Fortunately for high Q systems like tuning forks, when struck, the fork settles into one particular frequency-the normal mode its designed for.
Further Edits
$1$
On how the second prong is set into motion after the first prong is struck
The short answer is that its connected to the first.
This question is in general about how motion spreads to other parts of a body when impulse is applied to only a particular part.
Elastic solids like a tuning fork, comprise of atoms (or molecules) in a certain structure. Most solid materials we encounter in daily life have some sort of equilibrium arrangement of atoms. This arrangement is responsible for stability of 
matter. For a metallic tuning fork, its a metal lattice. 
The constituents are held in equilibrium positions by inter atomic forces. At low temps**, the atoms can be approximated as staying in place.
When an impulse is delivered to any point on such an object, the atoms at the place of impact get displaced from their equilibrium positions. The displaced atoms being linked to other atoms via inter atomic forces, push on them in turn. This sets of a chain reaction throughout anything in contact with the point of impact: 
the solid itself, the air around it too.So the vibrations from one tong of the struck tuning fork travel to the other part via its bulk and set it in motion.
This displacement wave which is set off in the material is the sound that travels through it. This sound reflects off of the object's boundary and traverses across it again and again and so on. In this transient phase, the exact motion is, at least in theory, just the evolution of certain superpositioned normal modes.  By design, in case of a tuning fork, eventually the body is left vibrating in just one dominant mode while the energy in most other modes has decayed away faster.

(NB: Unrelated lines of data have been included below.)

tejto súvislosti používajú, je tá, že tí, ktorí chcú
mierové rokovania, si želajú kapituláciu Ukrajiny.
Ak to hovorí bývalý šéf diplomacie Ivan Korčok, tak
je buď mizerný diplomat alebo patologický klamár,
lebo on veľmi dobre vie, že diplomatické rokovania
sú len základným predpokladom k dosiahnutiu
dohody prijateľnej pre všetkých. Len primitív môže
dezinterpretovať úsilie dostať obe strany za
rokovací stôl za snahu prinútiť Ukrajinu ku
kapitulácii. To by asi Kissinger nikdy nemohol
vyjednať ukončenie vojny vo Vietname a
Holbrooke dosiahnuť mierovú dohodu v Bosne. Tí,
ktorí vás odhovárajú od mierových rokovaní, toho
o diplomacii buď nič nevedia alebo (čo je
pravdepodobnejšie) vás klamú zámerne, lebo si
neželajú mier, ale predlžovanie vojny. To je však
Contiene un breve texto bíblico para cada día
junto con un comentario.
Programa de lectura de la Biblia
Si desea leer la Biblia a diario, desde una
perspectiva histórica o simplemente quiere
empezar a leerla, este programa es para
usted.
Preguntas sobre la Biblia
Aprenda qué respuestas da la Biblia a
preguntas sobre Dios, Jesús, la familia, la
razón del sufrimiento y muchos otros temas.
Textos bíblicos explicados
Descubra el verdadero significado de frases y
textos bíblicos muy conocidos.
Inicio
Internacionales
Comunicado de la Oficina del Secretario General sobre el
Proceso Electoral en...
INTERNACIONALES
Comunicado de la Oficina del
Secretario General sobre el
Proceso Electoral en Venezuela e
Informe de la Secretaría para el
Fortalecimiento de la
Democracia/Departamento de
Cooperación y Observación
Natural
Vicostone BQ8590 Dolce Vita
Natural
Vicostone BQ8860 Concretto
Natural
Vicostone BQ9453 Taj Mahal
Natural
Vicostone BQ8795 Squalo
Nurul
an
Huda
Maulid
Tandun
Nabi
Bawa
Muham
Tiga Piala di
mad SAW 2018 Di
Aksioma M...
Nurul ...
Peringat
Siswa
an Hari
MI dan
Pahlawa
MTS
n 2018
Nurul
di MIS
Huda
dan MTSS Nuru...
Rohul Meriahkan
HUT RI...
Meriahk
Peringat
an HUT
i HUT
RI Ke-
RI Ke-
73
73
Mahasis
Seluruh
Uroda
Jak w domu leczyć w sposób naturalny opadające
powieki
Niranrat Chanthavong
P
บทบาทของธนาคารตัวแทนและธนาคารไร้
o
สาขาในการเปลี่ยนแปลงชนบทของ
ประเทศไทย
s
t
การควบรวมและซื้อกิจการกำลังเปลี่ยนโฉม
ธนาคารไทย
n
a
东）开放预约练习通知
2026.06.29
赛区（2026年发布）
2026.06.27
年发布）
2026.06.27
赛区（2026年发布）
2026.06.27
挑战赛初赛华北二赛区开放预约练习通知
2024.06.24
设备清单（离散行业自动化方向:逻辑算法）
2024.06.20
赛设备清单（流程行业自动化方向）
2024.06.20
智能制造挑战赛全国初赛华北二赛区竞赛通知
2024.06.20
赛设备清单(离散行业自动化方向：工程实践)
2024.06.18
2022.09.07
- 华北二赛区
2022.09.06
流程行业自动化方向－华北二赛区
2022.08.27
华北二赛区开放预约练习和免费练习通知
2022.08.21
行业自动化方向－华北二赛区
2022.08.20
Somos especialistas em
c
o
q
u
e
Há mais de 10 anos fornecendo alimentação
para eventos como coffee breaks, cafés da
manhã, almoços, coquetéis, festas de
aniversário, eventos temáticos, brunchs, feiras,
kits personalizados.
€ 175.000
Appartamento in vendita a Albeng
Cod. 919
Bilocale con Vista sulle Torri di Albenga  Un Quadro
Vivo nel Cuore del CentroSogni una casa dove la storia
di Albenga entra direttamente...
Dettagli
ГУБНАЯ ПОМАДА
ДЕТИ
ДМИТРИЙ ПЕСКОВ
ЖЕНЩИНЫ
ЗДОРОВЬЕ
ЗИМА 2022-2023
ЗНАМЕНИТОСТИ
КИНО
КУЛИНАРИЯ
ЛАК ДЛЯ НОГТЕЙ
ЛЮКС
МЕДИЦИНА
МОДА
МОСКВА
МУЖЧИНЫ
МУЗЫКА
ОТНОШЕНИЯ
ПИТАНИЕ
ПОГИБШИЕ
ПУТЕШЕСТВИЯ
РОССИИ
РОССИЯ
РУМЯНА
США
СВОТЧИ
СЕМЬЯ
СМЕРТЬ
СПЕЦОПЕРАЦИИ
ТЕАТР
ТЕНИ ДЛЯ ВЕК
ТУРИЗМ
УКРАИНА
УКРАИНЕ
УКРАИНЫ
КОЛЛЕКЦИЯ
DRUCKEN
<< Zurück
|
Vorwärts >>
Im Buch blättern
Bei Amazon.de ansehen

This treatment of analysing transient motion in terms of normal modes(eigenmodes) of interfering sound waves has the benefit that one doesn't have to track  down the individual motion of typically $10^{23}$ atoms to make predictions about sound frequency. Only geometry is needed.

**compared to melting point
A: The tuning fork has a number of eigenmodes, elementary ways it can stably oscillate. The lowest frequency and energy eigenmode (the fundamental mode) is the one where both tines are moving in opposite directions, with the biggest displacement at their ends and nearly no displacement at the forking point. When struck, the vibration will first be just across one tine. This is not itself an eigenmode and it will tend to transfer energy to other eigenmodes - in particular, the low frequency eigenmode with both tines moving. The transfer presumably happens because the vibrating tine will cause pushing and pulling on the forking point that stimulates the oscillation in the other tine.
See also the images at this blog post (dealing with the other odd issue of why the frequency doubles when you press down the fork on a hard surface).
A: I think you may envision this, in a simplified way, as a system of two masses $m$ (the tins) connected to a bigger mass $M$ (the fork handle) with springs. Imparting an initial force to either of the $m$ will utimately set the whole system in motion according to one of its eigenmodes. During the transient, movement is gradually transferred to the second mass $m$ via the movement of the bigger mass $M$ and the generated forces in the springs. Of course in the real case, mass are ditributed and springs are "flexural " springs, and what is transferred are bending moments.